How to wear it: If you can’t figure this one out, then we’re not even sure how you’ve gotten this far.
Where to where it: Stylish and formal social occasions, stylish office settings.
Whereas the 1-button is the cool, in-the-scene younger brother of the 2-button, the 3-button is the stiff, eccentric uncle from overseas. A 3-button suit has a high button stance, creating a shallow “V” and consequently, looks the most “buttoned-up”. Literally. Because it lacks the elongating effect of a 2-button or 1-button suit, the 3-button is the least forgiving and visually flattering (in our humble opinions). The 3-button is also the button type that seems to be most trend-elastic; it had its run and its run ended…in like 1995.
Okay, okay, so it’s old school and it doesn’t flatter most body types…but there has to be some reason why some guys would wear it right? Yup, if you’re a really tall guy (think like 6’4″ and up). These guys don’t need the elongating effect of a lower button stance – in fact, the higher button stance of a 3-button suit will balance out their height a bit and make them look more proportioned. So if you’re over 6’4” or waiting on grand kids or both, 3-button it up. Otherwise, caveat emptor.

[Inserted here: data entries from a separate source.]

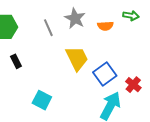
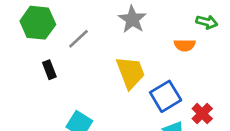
orange semicircle: (105, 26) -> (185, 45), moved
gray line: (48, 28) -> (78, 39), moved, turned 66

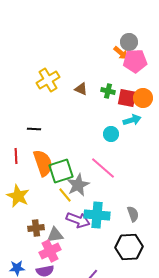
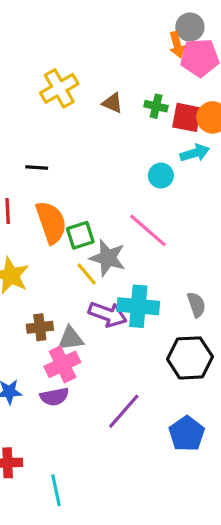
orange arrow: (121, 53) -> (177, 45), turned 35
green square: (61, 171) -> (80, 235), size x0.7
gray star: (78, 185) -> (108, 258), turned -30

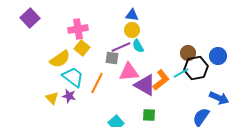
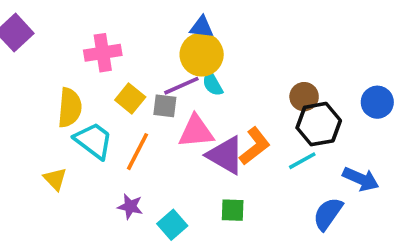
yellow circle: (132, 30) -> (202, 55), size x1.5
yellow square: (82, 48) -> (130, 98), moved
blue circle: (218, 56) -> (377, 102), moved
yellow semicircle: (60, 59) -> (70, 108), turned -50
cyan line: (181, 73) -> (302, 161), moved
purple star: (69, 96) -> (130, 206), moved

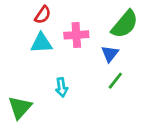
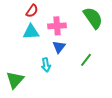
green semicircle: (125, 24) -> (93, 18), turned -75
blue triangle: (110, 54) -> (59, 47), moved

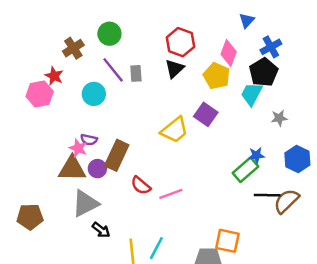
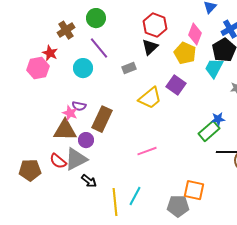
gray rectangle: (136, 73) -> (129, 68), moved, turned 72
purple circle: (97, 169) -> (86, 140), moved
red semicircle: (141, 185) -> (58, 161), moved

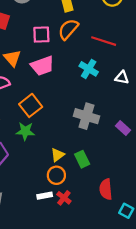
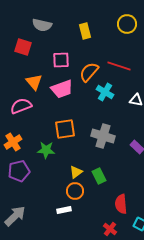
orange semicircle: (68, 29) -> (89, 72), moved
orange square: (31, 105) -> (65, 129), moved, turned 30
red cross: (64, 198) -> (110, 229), moved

How to wear it: Button the top and middle buttons or just the middle one; never button the bottom one.
Where to wear it: Anywhere other 3-button suit wearers congregate. NBA benches or Tall Clubs International (TCI) is a good place to start.
The 3-roll-2 (or 3/2 roll) is the cool uncle who has been living overseas and returns with an abundance of hilarious stories to entertain you with. Think of it as a hybrid of the 2-button and 3-button suits.
The 3-roll-2 is a 3-button suit masquerading as a 2-button suit. The top button is designed to be left unbuttoned with the lapel shaped to achieve this look. In fact, the lapel is shaped exactly like a 2-button suit, offering that same deep “V”.
How to wear it: Button the middle button and leave the top and bottom ones unbuttoned.
Where to wear it: Anywhere you’d wear a 2-button suit but want a little extra sartorial punch.
Note: The 3-roll-2 suit is available at Black Lapel by special request.
Yeah, we all wanted to be like Mike back in the day. And now you can. Just put on a 4-button suit and smile.
You just read almost a thousand words on buttons. And you’re awesome and better off for doing it. Now when it comes to selecting your next suit, you’ll know why you want that ____-button suit instead of being a receptacle for a store’s excess inventory. Choose your buttons wisely, and as a smart man (okay, it was Glenn O’Brien) once said, “Dress for eternity.”